The clear differences between inland and coastal clusters as shown in the present study were observed in a similar way in some other studies. In Benin, for example, coastal populations (in the Guinean climatic zone) were also clearly divided from inland populations [5]. A study by Bell et al. [6] also described strong differentiations between inland and coastal clusters for baobabs sampled in East and southeast African regions (Mozambique, Tanzania, Kenya and South Africa). The baobab is a typical savannah tree, and coastal climatic conditions, where the climate is more humid, may be limiting for the occurrence of the tree. Thus, Assogbadjo et al. [5] explained Benin's baobab distribution by climatic changes (dry era) in the late Holocene about 3700 years BP in the coastal area. These climatic conditions allowed the baobab to reach the coast and to grow there. According to them, later, the baobabs may have adjusted to the more humid conditions, which can be found there nowadays. Therefore, a similar change of climatic condition may also have occurred in Kenya and other coastal areas of East Africa. Apart from the climate, the different edaphic conditions of the coastal areas may have acted as a factor of selection pressure on African baobab populations [45]. As the coastal soils are often formed on calcareous sedimentary rocks, the baobabs may have adapted to the alkalinity and lack of nutrients typical for these sites, as edaphic adaptation is a known driver of evolution of ecotypes and speciation in plants [46,47]. Another possibility is a more recent introduction of baobabs to the coastal region by humans. Ancient Africans who belonged to farming, nomadic and fishing communities were familiar with the numerous uses of baobabs, and they carried the lightweight and nutritious baobab fruits when travelling overland [6]. Such journeys might have introduced the baobabs to the coastal regions where the trees adjusted to the new environment without being able to exchange pollen with inland individuals and over time, they evolved to a coastal ecotype, because both factors influencing evolution, i.e. selection pressure and a barrier to gene flow, are present [48].
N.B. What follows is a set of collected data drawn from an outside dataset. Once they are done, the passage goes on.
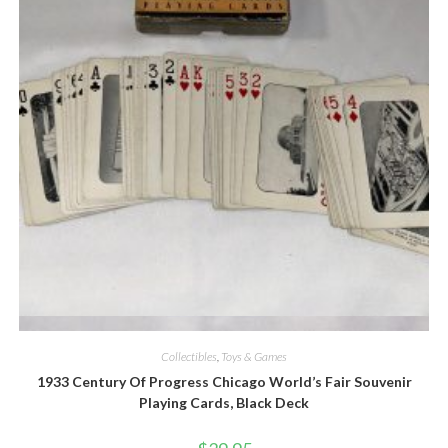
Quick View
Collectibles
,
Toys & Games
1933 Century Of Progress Chicago World’s Fair Souvenir
Playing Cards, Black Deck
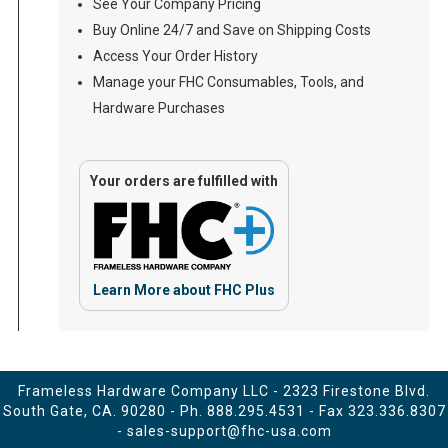
See Your Company Pricing
Buy Online 24/7 and Save on Shipping Costs
Access Your Order History
Manage your FHC Consumables, Tools, and
Hardware Purchases
Your orders are fulfilled with
Learn More about FHC Plus
Frameless Hardware Company LLC - 2323 Firestone Blvd.
South Gate, CA. 90280 - Ph.
888.295.4531
- Fax 323.336.8307
-
sales-support@fhc-usa.com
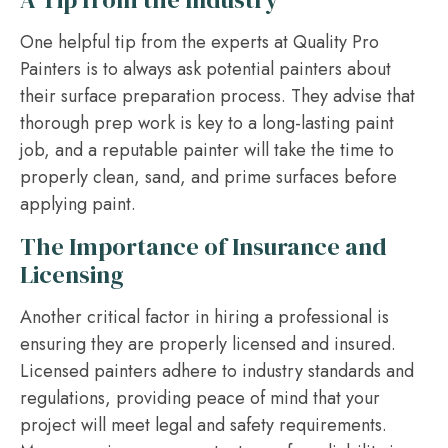
One helpful tip from the experts at Quality Pro
Painters is to always ask potential painters about
their surface preparation process. They advise that
thorough prep work is key to a long-lasting paint
job, and a reputable painter will take the time to
properly clean, sand, and prime surfaces before
applying paint.
The Importance of Insurance and
Licensing
Another critical factor in hiring a professional is
ensuring they are properly licensed and insured.
Licensed painters adhere to industry standards and
regulations, providing peace of mind that your
project will meet legal and safety requirements.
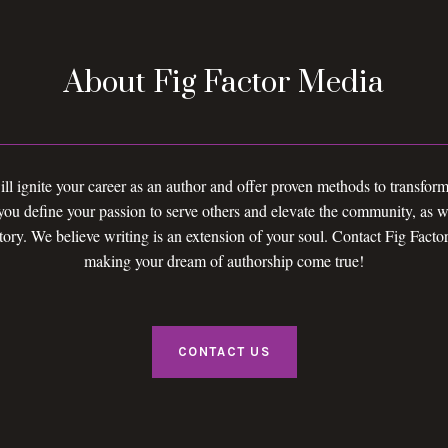
About Fig Factor Media
ll ignite your career as an author and offer proven methods to transform
u define your passion to serve others and elevate the community, as we
tory. We believe writing is an extension of your soul. Contact Fig Facto
making your dream of authorship come true!
CONTACT US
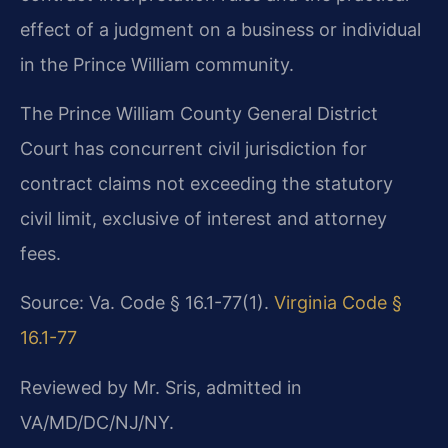
effect of a judgment on a business or individual
in the Prince William community.
The Prince William County General District
Court has concurrent civil jurisdiction for
contract claims not exceeding the statutory
civil limit, exclusive of interest and attorney
fees.
Source: Va. Code § 16.1-77(1).
Virginia Code §
16.1-77
Reviewed by Mr. Sris, admitted in
VA/MD/DC/NJ/NY.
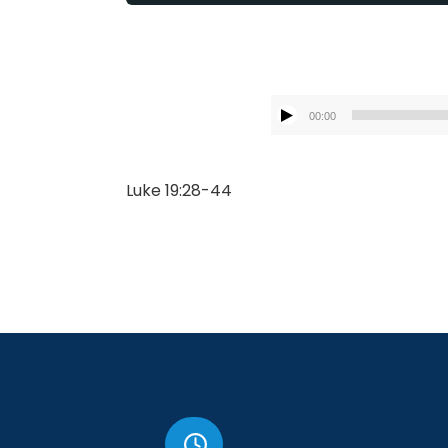
00:00
Luke 19:28-44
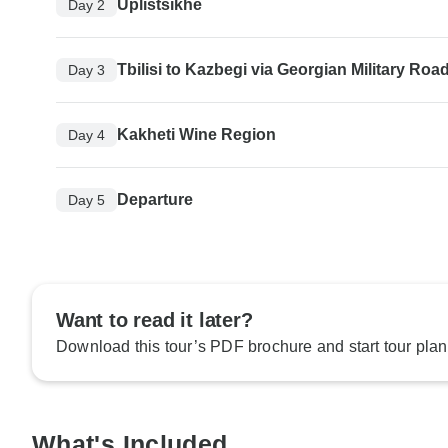
Uplistsikhe
Day 2
Tbilisi to Kazbegi via Georgian Military Roa
Day 3
Kakheti Wine Region
Day 4
Departure
Day 5
Want to read it later?
Download this tour’s PDF brochure and start tour plan
What's Included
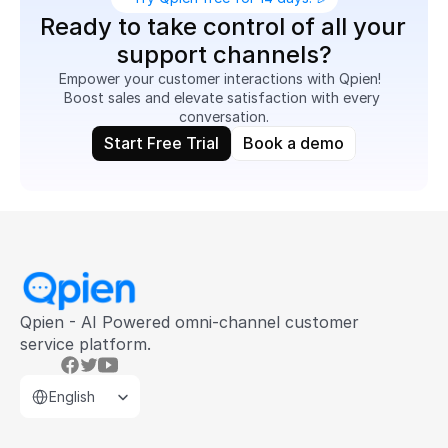
Ready to take control of all your 
support channels?
Empower your customer interactions with Qpien!  
Boost sales and elevate satisfaction with every 
conversation.
Start Free Trial
Book a demo
Qpien - AI Powered omni-channel customer 
service platform.
Select Language
English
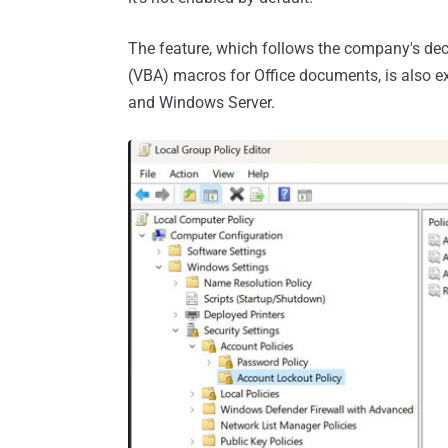
The feature, which follows the company's dec
(VBA) macros for Office documents, is also e
and Windows Server.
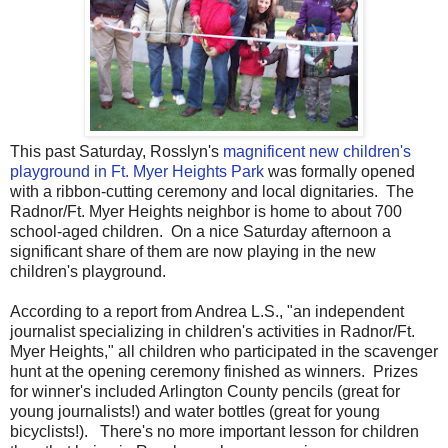
This past Saturday, Rosslyn's
magnificent new children's
playground in Ft. Myer Heights Park
was formally opened
with a ribbon-cutting ceremony and local dignitaries. The
Radnor/Ft. Myer Heights neighbor is home to about 700
school-aged children. On a nice Saturday afternoon a
significant share of them are now playing in the new
children's playground.
According to a report from Andrea L.S., "an independent
journalist specializing in children's activities in Radnor/Ft.
Myer Heights," all children who participated in the scavenger
hunt at the opening ceremony finished as winners. Prizes
for winner's included Arlington County pencils (great for
young journalists!) and water bottles (great for young
bicyclists!). There's no more important lesson for children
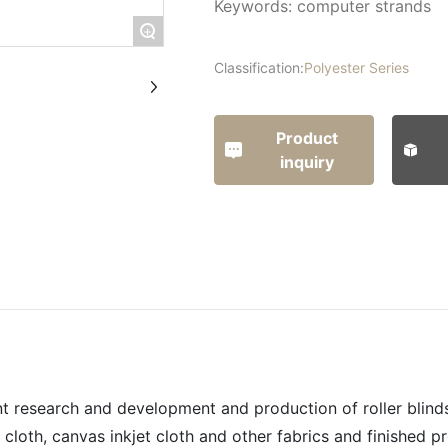
Keywords: computer strands
+
Classification:
Polyester Series
Product
inquiry
t research and development and production of roller blinds,
cloth, canvas inkjet cloth and other fabrics and finished p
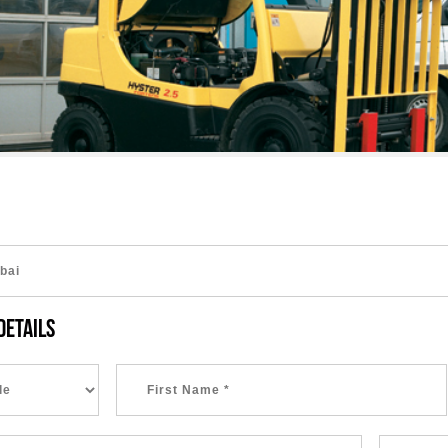
DETAILS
However, the reason for such genetic differentiation remains unrevealed. Most probably, different population histories associated with climate change or even human intervention could have caused the current genetic differentiation. Therefore, nowadays baobabs from both regions are not capable of gene exchange owing to different phenology and flowering time. The fact that those findings were also observed in other parts of Africa e.g. Benin, Mozambique, Tanzania, Kenya [5,6] means that further studies should look if such genetic differentiation also reflects some morphological changes within the trees. If yes, it could reveal two distinct baobab ecotypes (coastal and inland), with a special adaptation to climatic and environmental conditions of the two locations.

Conclusion

This study has revealed high genetic diversity in all studied baobab populations and strong differentiation between inland and coastal populations. The differentiation cannot be easily explained but may have been caused by different population histories supported by particular climatic conditions, which prevent genetic exchange between the two study regions. Thus, gene flow mostly occurs within populations in both regions, a fact which is also important for conservation and management issues. The results of this study contribute to the general knowledge of baobab trees in East Africa and may help to further conservation and domestication programmes. Selection of baobab elite trees for domestication should be done separately in the two study regions to maintain the genetic diversity of the species. We also recommend more intensive sampling and analysis of the genetic and morphological characterization of coastal and inland baobab populations across Africa to assess if such differentiation could also be found in other parts of the continent. This would be helpful in revealing new facts about phylogeography, genetics and morphology of this species.